## Records supplied
▼▼▼

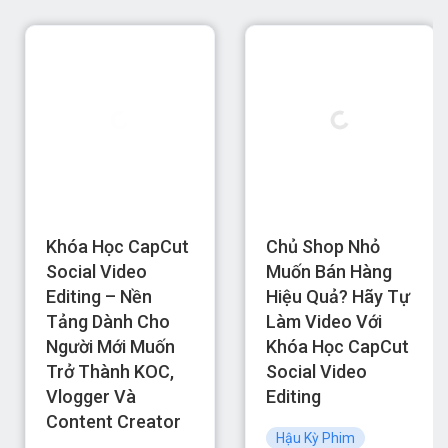
Khóa Học CapCut
Chủ Shop Nhỏ
Social Video
Muốn Bán Hàng
Editing – Nền
Hiệu Quả? Hãy Tự
Tảng Dành Cho
Làm Video Với
Người Mới Muốn
Khóa Học CapCut
Trở Thành KOC,
Social Video
Vlogger Và
Editing
Content Creator
Hậu Kỳ Phim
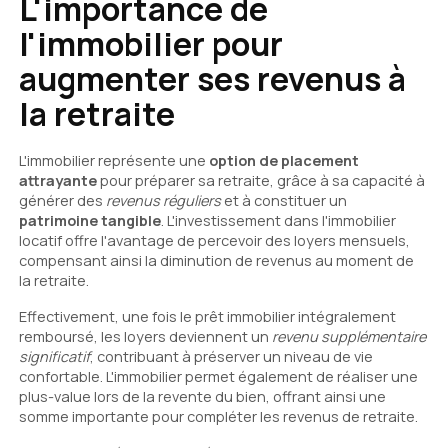
L'importance de
l'immobilier pour
augmenter ses revenus à
la retraite
L'immobilier représente une
option de placement
attrayante
pour préparer sa retraite, grâce à sa capacité à
générer des
revenus réguliers
et à constituer un
patrimoine tangible
. L'investissement dans l'immobilier
locatif offre l'avantage de percevoir des loyers mensuels,
compensant ainsi la diminution de revenus au moment de
la retraite.
Effectivement, une fois le prêt immobilier intégralement
remboursé, les loyers deviennent un
revenu supplémentaire
significatif
, contribuant à préserver un niveau de vie
confortable. L'immobilier permet également de réaliser une
plus-value lors de la revente du bien, offrant ainsi une
somme importante pour compléter les revenus de retraite.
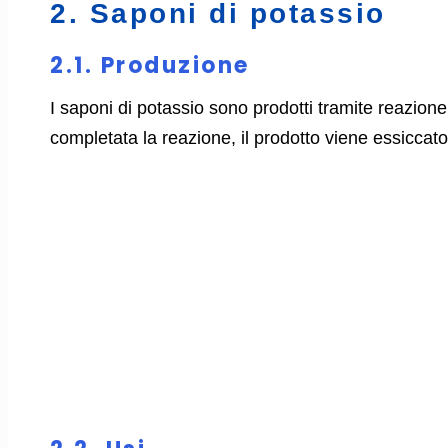
2. Saponi di potassio
2.1. Produzione
I saponi di potassio sono prodotti tramite reazione
completata la reazione, il prodotto viene essiccat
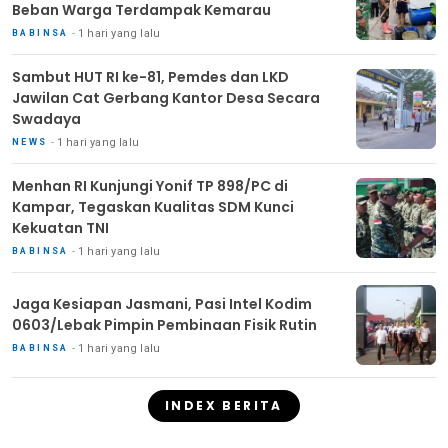
Beban Warga Terdampak Kemarau
1 hari yang lalu
BABINSA
Sambut HUT RI ke-81, Pemdes dan LKD
Jawilan Cat Gerbang Kantor Desa Secara
Swadaya
1 hari yang lalu
NEWS
Menhan RI Kunjungi Yonif TP 898/PC di
Kampar, Tegaskan Kualitas SDM Kunci
Kekuatan TNI
1 hari yang lalu
BABINSA
Jaga Kesiapan Jasmani, Pasi Intel Kodim
0603/Lebak Pimpin Pembinaan Fisik Rutin
1 hari yang lalu
BABINSA
INDEX BERITA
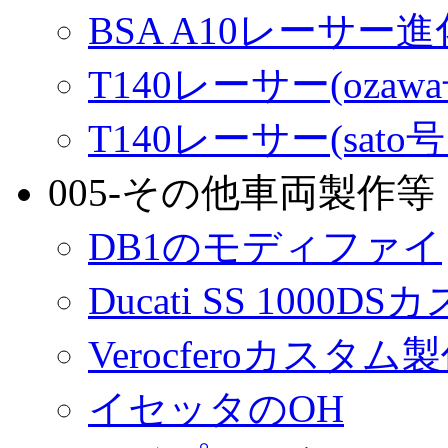
BSA A10レーサー
T140レーサー(ozaw
T140レーサー(sato
005-その他車両製作等
DB1のモディファイ
Ducati SS 1000D
Verocferoカスタム
イセッタのOH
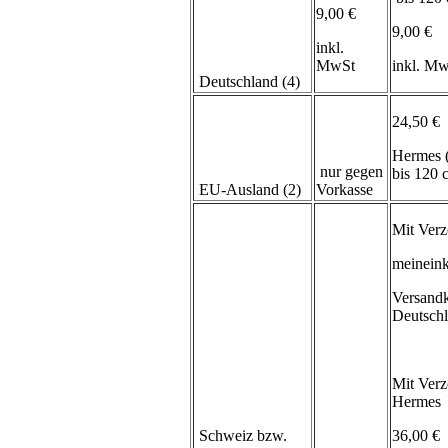
9,00 €
9,00 €
inkl.
MwSt
inkl. M
Deutschland (4)
24,50 €
Hermes 
nur gegen
bis 120
EU-Ausland (2)
Vorkasse
Mit Verz
meineink
Versand
Deutsch
Mit Verz
Hermes
Schweiz bzw.
36,00 €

▲▲▲

## Exercise
Within the entries above, find each line where "reazione" appears; copy every one.

## Response area
I saponi di potassio sono prodotti tramite reazione
completata la reazione, il prodotto viene essiccat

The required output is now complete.